GIVEN DATA section start

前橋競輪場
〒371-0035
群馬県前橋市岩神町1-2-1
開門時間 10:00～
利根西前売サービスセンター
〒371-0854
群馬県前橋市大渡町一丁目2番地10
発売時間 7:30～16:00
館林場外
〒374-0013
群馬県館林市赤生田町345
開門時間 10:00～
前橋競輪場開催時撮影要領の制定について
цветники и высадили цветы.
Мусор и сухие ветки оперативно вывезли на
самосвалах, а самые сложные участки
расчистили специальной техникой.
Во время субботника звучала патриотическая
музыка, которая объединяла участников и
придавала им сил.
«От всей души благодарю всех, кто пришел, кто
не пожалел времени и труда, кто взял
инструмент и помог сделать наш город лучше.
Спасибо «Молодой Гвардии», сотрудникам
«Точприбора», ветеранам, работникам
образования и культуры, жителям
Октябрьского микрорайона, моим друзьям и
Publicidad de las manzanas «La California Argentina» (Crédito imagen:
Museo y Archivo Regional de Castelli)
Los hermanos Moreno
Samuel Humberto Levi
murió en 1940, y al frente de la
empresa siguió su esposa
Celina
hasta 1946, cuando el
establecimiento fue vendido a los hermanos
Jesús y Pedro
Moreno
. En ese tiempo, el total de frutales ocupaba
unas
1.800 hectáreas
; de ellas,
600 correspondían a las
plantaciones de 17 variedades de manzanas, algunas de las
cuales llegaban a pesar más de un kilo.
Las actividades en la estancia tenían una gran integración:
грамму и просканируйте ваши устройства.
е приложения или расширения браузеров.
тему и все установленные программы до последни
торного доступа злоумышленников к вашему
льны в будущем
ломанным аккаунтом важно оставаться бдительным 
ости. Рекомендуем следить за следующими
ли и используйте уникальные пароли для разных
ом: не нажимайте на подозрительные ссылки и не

GIVEN DATA section end

YOUR TASK ▸
Output the material again, line for line.

RESPONSE AREA ▸
前橋競輪場
〒371-0035
群馬県前橋市岩神町1-2-1
開門時間 10:00～
利根西前売サービスセンター
〒371-0854
群馬県前橋市大渡町一丁目2番地10
発売時間 7:30～16:00
館林場外
〒374-0013
群馬県館林市赤生田町345
開門時間 10:00～
前橋競輪場開催時撮影要領の制定について
цветники и высадили цветы.
Мусор и сухие ветки оперативно вывезли на
самосвалах, а самые сложные участки
расчистили специальной техникой.
Во время субботника звучала патриотическая
музыка, которая объединяла участников и
придавала им сил.
«От всей души благодарю всех, кто пришел, кто
не пожалел времени и труда, кто взял
инструмент и помог сделать наш город лучше.
Спасибо «Молодой Гвардии», сотрудникам
«Точприбора», ветеранам, работникам
образования и культуры, жителям
Октябрьского микрорайона, моим друзьям и
Publicidad de las manzanas «La California Argentina» (Crédito imagen:
Museo y Archivo Regional de Castelli)
Los hermanos Moreno
Samuel Humberto Levi
murió en 1940, y al frente de la
empresa siguió su esposa
Celina
hasta 1946, cuando el
establecimiento fue vendido a los hermanos
Jesús y Pedro
Moreno
. En ese tiempo, el total de frutales ocupaba
unas
1.800 hectáreas
; de ellas,
600 correspondían a las
plantaciones de 17 variedades de manzanas, algunas de las
cuales llegaban a pesar más de un kilo.
Las actividades en la estancia tenían una gran integración:
грамму и просканируйте ваши устройства.
е приложения или расширения браузеров.
тему и все установленные программы до последни
торного доступа злоумышленников к вашему
льны в будущем
ломанным аккаунтом важно оставаться бдительным 
ости. Рекомендуем следить за следующими
ли и используйте уникальные пароли для разных
ом: не нажимайте на подозрительные ссылки и не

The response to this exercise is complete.